いつまで経ってもいじめられッ子だなんて、さすがに情けない。
小、中学校の時は、誰にも気付かれなかったから、余計に。
高校に入って、またいじめられッ子に戻ったなんて、思われたくなかった。
──少なくとも、彰ちゃんにだけは、知られたくなかった。
あの日の「ぜったいのやくそく」は、今も僕の心を励ましてくれる。
あの頃の小さな背中と、負けない勇気は、僕の意地を支えてくれる。
「ホント、なんでお前なんかがモテんだ?」
「女子なんて結局、顔しか見てねぇんじゃん」
どふっ、と太股に衝撃がきて、よろめく。
「こんな根暗のどこがいいんだよな」
「ホントだよ、いっつも下向いて猫背で。
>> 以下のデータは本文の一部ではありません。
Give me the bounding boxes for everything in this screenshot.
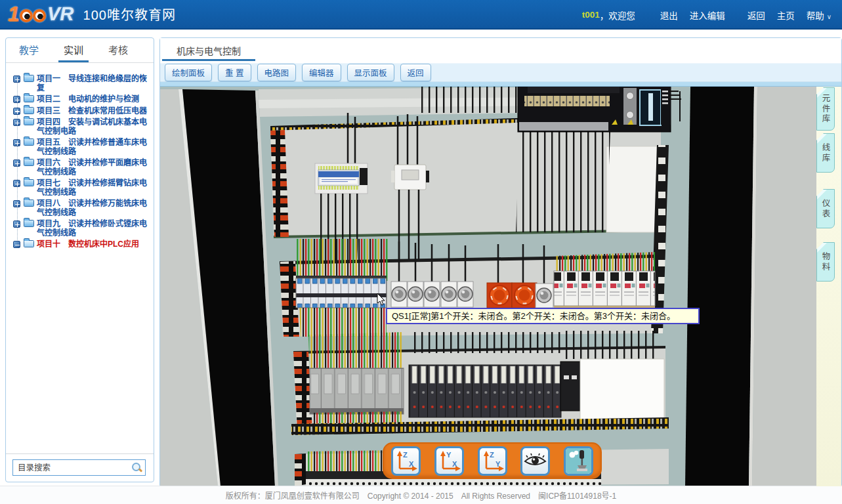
expand-icon[interactable]	[13, 108, 20, 115]
gray-button[interactable]	[457, 282, 473, 307]
circuit-diagram-button[interactable]: 电路图	[257, 64, 297, 81]
axis-up-label: Z	[490, 451, 494, 459]
view-eye-button[interactable]	[520, 446, 550, 476]
expand-icon[interactable]	[13, 220, 20, 228]
folder-icon	[24, 179, 34, 186]
tree-item-project9[interactable]: 项目九 识读并检修卧式镗床电气控制线路	[6, 220, 151, 238]
library-tab-strip: 元件库 线库 仪表 物料	[816, 87, 841, 486]
gray-button[interactable]	[441, 282, 457, 307]
tree-item-label: 项目六 识读并检修平面磨床电气控制线路	[37, 158, 147, 177]
cabinet-left-column	[160, 89, 278, 486]
collapse-icon[interactable]	[13, 241, 20, 248]
tree-item-project8[interactable]: 项目八 识读并检修万能铣床电气控制线路	[6, 200, 151, 217]
show-panel-button[interactable]: 显示面板	[347, 64, 394, 81]
site-title: 100唯尔教育网	[83, 5, 176, 24]
draw-panel-button[interactable]: 绘制面板	[165, 64, 212, 81]
gray-button[interactable]	[391, 282, 407, 307]
search-icon[interactable]	[131, 462, 142, 473]
expand-icon[interactable]	[13, 200, 20, 207]
axis-up-label: Y	[446, 451, 452, 459]
tree-item-project7[interactable]: 项目七 识读并检修摇臂钻床电气控制线路	[6, 179, 151, 197]
project-tree: 项目一 导线连接和绝缘层的恢复 项目二 电动机的维护与检测 项目三 检查机床常用…	[6, 68, 154, 452]
plc-wire-fan	[516, 132, 610, 232]
axis-right-label: Y	[495, 460, 501, 468]
relay-group[interactable]	[554, 252, 655, 310]
cabinet-right-column	[685, 87, 816, 486]
gray-button[interactable]	[424, 282, 440, 307]
folder-icon	[24, 95, 34, 102]
footer: 版权所有：厦门凤凰创壹软件有限公司 Copyright © 2014 - 201…	[0, 486, 842, 504]
expand-icon[interactable]	[13, 119, 20, 126]
view-zy-button[interactable]: Z Y	[478, 446, 507, 476]
cabinet-3d-scene[interactable]	[160, 87, 816, 486]
back-link[interactable]: 返回	[747, 9, 765, 22]
logout-link[interactable]: 退出	[660, 9, 678, 22]
help-link[interactable]: 帮助∨	[807, 9, 831, 22]
content-panel: 机床与电气控制 绘制面板 重 置 电路图 编辑器 显示面板 返回	[159, 37, 842, 486]
logo-text-vr: VR	[47, 3, 74, 25]
tab-instruments[interactable]: 仪表	[816, 189, 835, 228]
expand-icon[interactable]	[13, 75, 20, 83]
view-zx-button[interactable]: Z X	[391, 446, 421, 476]
page: 1 VR 100唯尔教育网 t001 ，欢迎您 退出 进入编辑 返回 主页 帮助…	[0, 0, 842, 504]
open-folder-icon	[24, 240, 34, 247]
breaker-row[interactable]	[296, 239, 389, 337]
editor-button[interactable]: 编辑器	[302, 64, 341, 81]
axis-right-label: X	[452, 460, 457, 468]
sidebar-tabs: 教学 实训 考核	[6, 38, 154, 63]
screwdriver-tool-icon	[566, 448, 591, 474]
3d-viewport[interactable]: 元件库 线库 仪表 物料 QS1[正常]第1个开关：未闭合。第2个开关：未闭合。…	[160, 82, 841, 486]
expand-icon[interactable]	[13, 139, 20, 146]
tab-training-active[interactable]: 实训	[58, 38, 89, 62]
folder-icon	[24, 75, 34, 82]
axis-right-label: X	[409, 460, 414, 468]
gray-button[interactable]	[408, 282, 423, 307]
tree-item-project10-selected[interactable]: 项目十 数控机床中PLC应用	[6, 240, 151, 249]
tree-item-project1[interactable]: 项目一 导线连接和绝缘层的恢复	[6, 75, 151, 93]
estop-buttons[interactable]	[487, 283, 553, 308]
tree-item-label: 项目四 安装与调试机床基本电气控制电路	[37, 117, 147, 136]
tool-button[interactable]	[564, 446, 593, 476]
header: 1 VR 100唯尔教育网 t001 ，欢迎您 退出 进入编辑 返回 主页 帮助…	[0, 0, 842, 30]
tab-teaching[interactable]: 教学	[14, 38, 44, 62]
copyright-text: 版权所有：厦门凤凰创壹软件有限公司 Copyright © 2014 - 201…	[226, 490, 616, 501]
folder-icon	[24, 118, 34, 125]
tree-item-project4[interactable]: 项目四 安装与调试机床基本电气控制电路	[6, 118, 151, 136]
tree-item-project2[interactable]: 项目二 电动机的维护与检测	[6, 95, 151, 104]
sidebar-separator	[6, 453, 154, 454]
site-logo[interactable]: 1 VR	[8, 3, 74, 26]
search-input[interactable]	[12, 459, 146, 476]
catalog-search	[12, 459, 146, 476]
content-toolbar: 绘制面板 重 置 电路图 编辑器 显示面板 返回	[160, 63, 841, 82]
expand-icon[interactable]	[13, 96, 20, 103]
tree-item-project3[interactable]: 项目三 检查机床常用低压电器	[6, 107, 151, 116]
gray-button[interactable]	[536, 284, 553, 308]
expand-icon[interactable]	[13, 180, 20, 187]
mouse-cursor	[377, 293, 387, 306]
folder-icon	[24, 200, 34, 207]
folder-icon	[24, 138, 34, 146]
tree-item-label: 项目二 电动机的维护与检测	[37, 94, 139, 104]
home-link[interactable]: 主页	[777, 9, 795, 22]
content-tabbar: 机床与电气控制	[160, 38, 841, 63]
return-button[interactable]: 返回	[400, 64, 431, 81]
view-yx-button[interactable]: Y X	[434, 446, 464, 476]
tab-wire-library[interactable]: 线库	[816, 133, 835, 173]
tab-machine-electric-control[interactable]: 机床与电气控制	[162, 38, 255, 61]
expand-icon[interactable]	[13, 159, 20, 167]
enter-edit-link[interactable]: 进入编辑	[690, 9, 725, 22]
username: t001	[582, 10, 600, 20]
plc-unit[interactable]	[518, 87, 681, 132]
chevron-down-icon: ∨	[827, 13, 831, 20]
tree-item-label: 项目八 识读并检修万能铣床电气控制线路	[37, 199, 147, 217]
tree-item-project6[interactable]: 项目六 识读并检修平面磨床电气控制线路	[6, 159, 151, 177]
tree-item-project5[interactable]: 项目五 识读并检修普通车床电气控制线路	[6, 138, 151, 156]
tree-item-label: 项目七 识读并检修摇臂钻床电气控制线路	[37, 178, 147, 197]
reset-button[interactable]: 重 置	[218, 64, 251, 81]
tab-assessment[interactable]: 考核	[103, 38, 133, 62]
eye-icon	[522, 448, 548, 474]
tab-materials[interactable]: 物料	[816, 242, 835, 282]
blank-label-sheet	[580, 359, 664, 425]
tree-item-label: 项目五 识读并检修普通车床电气控制线路	[37, 138, 147, 156]
tab-component-library[interactable]: 元件库	[816, 87, 835, 131]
今だってなんも言わねぇし」
色んな声が僕を罵るのを、黙って聞き流す。
耐えて、耐えて、ひたすら耐えてさえいれば、その内飽きてくれる。
いつもそうだ。
散々罵って、好きなだけ殴って蹴って。
何も言わずに反撃もしない僕を嗤って、去っていく。
──いつも、そうだった。
「ちょっとさー、マジつまんねぇから、ちょっと面白いことしねぇ?」
「なんだよ、面白いことって」
いつもと違うセリフ。
ハッとして顔をあげたら、ニヤリ、と残虐な顔で笑われる。
「いいな、その顔。そういう顔、見たかったんだよ」
悪意に歪んだ唇が、嗤いながらそう紡ぐ。